Весь оставшийся день был подобным сумасшествию. По обыкновению после занятий в музыкальной я ехал в школу. Ездить приходилось на рейсовом автобусе, около получаса пути, если не задерживал переезд, и минут десять приходилось топать от остановки. Если же переезд задерживал, я, как правило, немного опаздывал к началу уроков. Поскольку это не было связано с разгильдяйством, опоздания мои считались уважительными. Вообще, всё, что было связано с нашими помимо школы занятиями, принималось с уважением. Так и говорили: а вдруг будущий Чайковский растёт? Поэтому всякий раз, когда после предварительного стука и разрешения войти, я появлялся в классе, учитель говорил: «Проходи-проходи. Из музыкальной? Садись на место». В этот раз даже учитель, глянув на меня, спросила: «Не заболел? Вид у тебя какой-то… Ни жара, ни температуры – ничего не чувствуешь? Нет? Ну, проходи…»
И я, пройдя на своё место за первой партой, в течение всех уроков и перемен продолжал лихорадочно писать музыку. И только по дороге домой заметил, что за весь этот день не только ни разу не глянул в «ту» сторону, но даже ни разу не вспомнил о своей несчастной любви. Так началось моё постепенное охлаждение, не сразу, но всё-таки сошедшее на нет.

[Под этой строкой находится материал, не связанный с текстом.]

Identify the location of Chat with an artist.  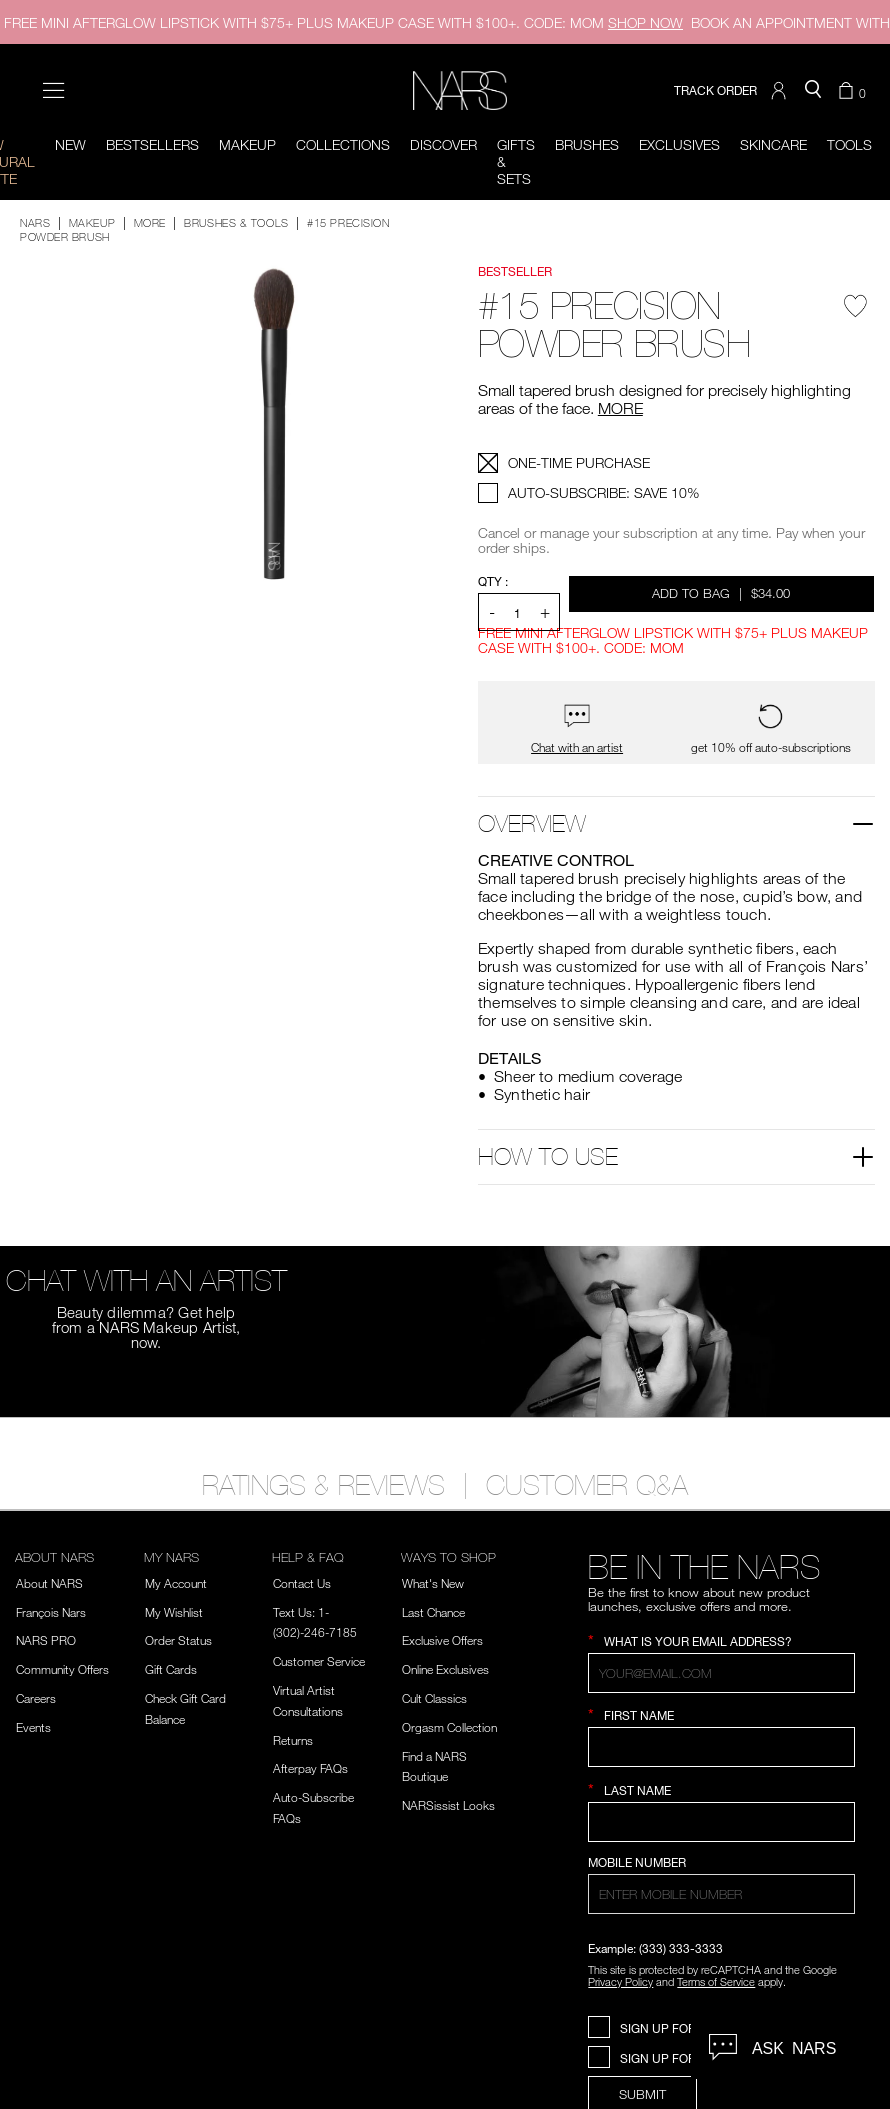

В романах часто описывают пространные разговоры влюблённых. На мой взгляд, когда любят, совершенно не о чем говорить. Любые разговоры всегда не о том, и либо уводят от чувства, либо тщательно скрывают главную его суть – обоюдное желание. В век нынешней раскрепощённости, во многих современных фильмах, например, отбросив слова, герои сразу же приступают к делу – и всё это подробно показывают для назидания непосвящённых. Нашему поколению подобного рода дела представлялись катастрофой. Да что – дела, даже первые поцелуи. Многие из нас до окончания десятого, а некоторые и до самой женитьбы не знали, что это такое. И если когда и доходило до поцелуев, то совранных непременно нагло, силой, что, как правило, завершалось пощёчиной, оставлявшей после себя чувство оскорблённого достоинства с одной стороны и чувство шпанливой гордости или неискупимой вины с другой.
Большинство из нас тогда считали, что любовь должна быть одной-единственной на всю жизнь. И если у тебя с одной, с другой, с третье не склеилось, тебя негласно записывали в позорный список коварных изменщиков. Девушки в это число не попадали по причине страдательного положения, поскольку не они, а их оставляли (разлюбляли или разлюбливали?), и опять же выбирали не они, а их, хотя случались, правда, и среди них Татьяны Ларины, а попросту «липучки», с которыми, подобно Евгению Онегину, никто никаких дел иметь не хотел, во всяком случае, в одном классе, в одной школе, в одном дворе, в одном посёлке, где, практически, все друг друга знали, друг к дружке присмотрелись, друг другу порядком успели надоесть, – но стоило появиться приезжим, вся округа тотчас подымалась на дыбы.
Вспоминаю сестёр-близняшек, молдаванок, поселившихся недалеко от школы. То, что с их появлением началось, нельзя назвать любовью, а какой-то повальной эпидемией. И я под окнами их дома да у крыльца, на котором по вечерам появлялись экзотические сестрицы, вместе с зараженными толпами потолкался. Необычная масть близняшек многих тогда свела с ума. Меня, разумеется, тоже. И отступился потому лишь, что со старшими по возрасту претендентами на этакую невидаль просто не котировался. Кстати, когда пришло время, обе вышли замуж, и не абы за кого, а за самых-самых.